Hoeffding's lemma states that, given a bounded ($[a,b]$) rvs with zero mean, then
$E[e^{\lambda X}] \leq e^{\frac{(\lambda (b-a))^2}{8}}$
Proof for Hoeffding's inequality for sum of rvs uses the above lemma (in Wikipedia link for Hoeffdings inequality and in text books like Concentration Inequalities). Hoeffdings inequality for rvs $(Y_i)$does not assume that the rvs are zero mean. But in the proof, it uses the fact that $Y_i-E(Y_i) = 0$ (for example here) to use the Hoeffding's Lemma.
I found it bit weird, since we know $Y_i-E(Y_i) = 0$, why can't we simply take that $S_n – E(S_n) = 0$ where $S_n = \sum_{i=1}^n Y_i$ ?

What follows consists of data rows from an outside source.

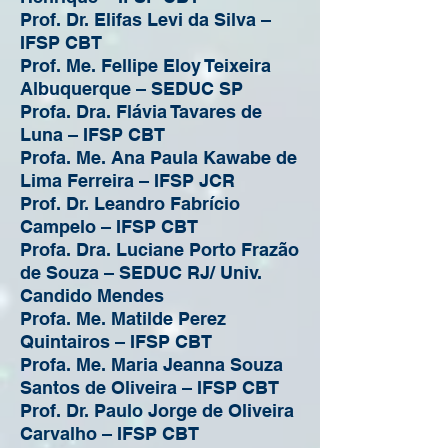
Prof. Dr. Elifas Levi da Silva –
IFSP CBT
Prof. Me. Fellipe Eloy Teixeira
Albuquerque – SEDUC SP
Profa. Dra. Flávia Tavares de
Luna – IFSP CBT
Profa. Me. Ana Paula Kawabe de
Lima Ferreira – IFSP JCR
Prof. Dr. Leandro Fabrício
Campelo – IFSP CBT
Profa. Dra. Luciane Porto Frazão
de Souza – SEDUC RJ/ Univ.
Candido
Mendes
Profa. Me. Matilde Perez
Quintairos – IFSP CBT
Profa. Me. Maria Jeanna Souza
Santos de Oliveira – IFSP CBT
Prof. Dr. Paulo Jorge de Oliveira
Carvalho – IFSP CBT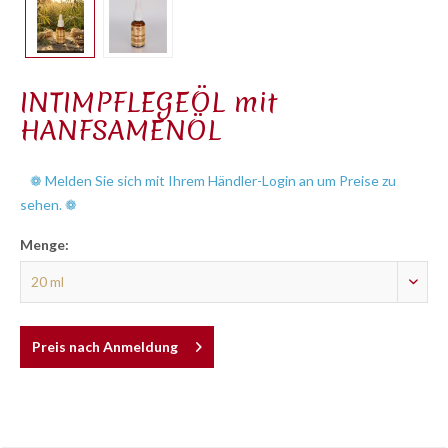
INTIMPFLEGEÖL mit
HANFSAMENÖL
❁ Melden Sie sich mit Ihrem Händler-Login an um Preise zu
sehen. ❁
Menge:
Preis nach Anmeldung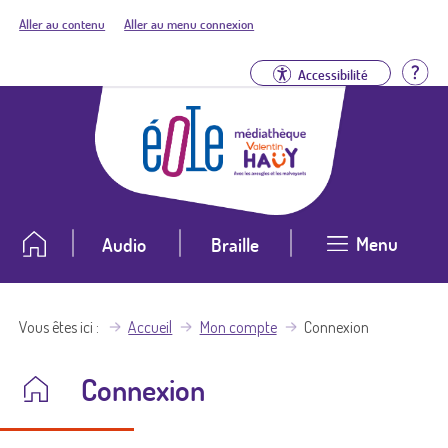
Aller au contenu
Aller au menu connexion
Aid
Accessibilité
Menu
Audio
Braille
Vous êtes ici
Accueil
Mon compte
Connexion
Connexion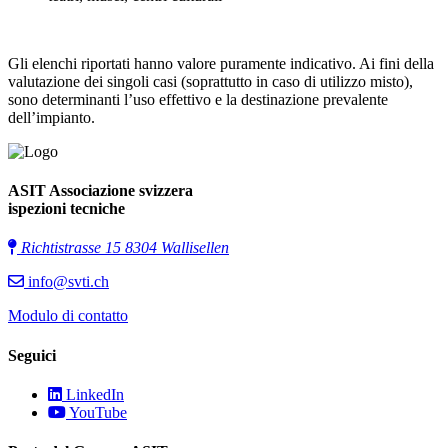
Gli elenchi riportati hanno valore puramente indicativo. Ai fini della
valutazione dei singoli casi (soprattutto in caso di utilizzo misto),
sono determinanti l’uso effettivo e la destinazione prevalente
dell’impianto.
ASIT Associazione svizzera
ispezioni tecniche
Richtistrasse 15 8304 Wallisellen
info@svti.ch
Modulo di contatto
Seguici
LinkedIn
YouTube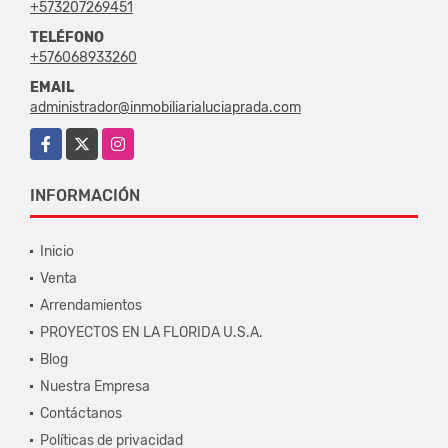
+573207269451
TELÉFONO
+576068933260
EMAIL
administrador@inmobiliarialuciaprada.com
Facebook
X
Instagram
INFORMACIÓN
Inicio
Venta
Arrendamientos
PROYECTOS EN LA FLORIDA U.S.A.
Blog
Nuestra Empresa
Contáctanos
Políticas de privacidad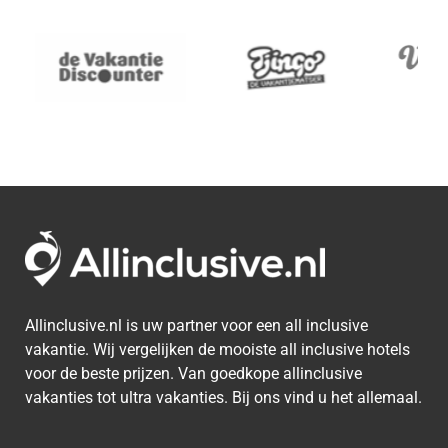
Allinclusive.nl is uw partner voor een all inclusive
vakantie. Wij vergelijken de mooiste all inclusive hotels
voor de beste prijzen. Van goedkope allinclusive
vakanties tot ultra vakanties. Bij ons vind u het allemaal.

Am I missing something wrong ?
Best Answer
Yes, you can apply Hoeffding's lemma directly to $X:=S_n-E(S_n)$. Since $S_n$ has mean zero and $\sum a_i\le S_n\le\sum b_i$, Hoeffding's lemma gives: $$ E(\exp\big(s[S_n-E(S_n)]\big)\le \exp\big(\frac18 s^2\left[\sum \left(b_i-a_i\right)\right]^2\big).\tag1 $$ But note the subtle difference between (1) and what you get when you apply Hoeffding to each $X_i$: $$ E(\exp\big(s[S_n-E(S_n)]\big)=\prod_{i=1}^n E(\exp\big(s[X_i-E(X_i)]\big)\le \exp\big(\frac18 s^2\sum \left(b_i-a_i\right)^2\big).\tag2 $$ That is, (1) has the quantity $(\sum c_i)^2$ where (2) has $\sum c_i^2$. Since the $c$'s are all nonnegative, we have $\sum c_i^2\le (\sum c_i)^2$ so version (2) gives the sharper upper bound.
This makes a difference, as you can see in the special case where the $a$'s are all equal and the $b$'s are all equal: Compared to $nc^2$ in version (2), version (1) has $n^2c^2$. If you follow this through to the end of the derivation of Hoeffding's inequality, $n^2c^2$ is coarse enough to wipe out the power of the resulting inequality.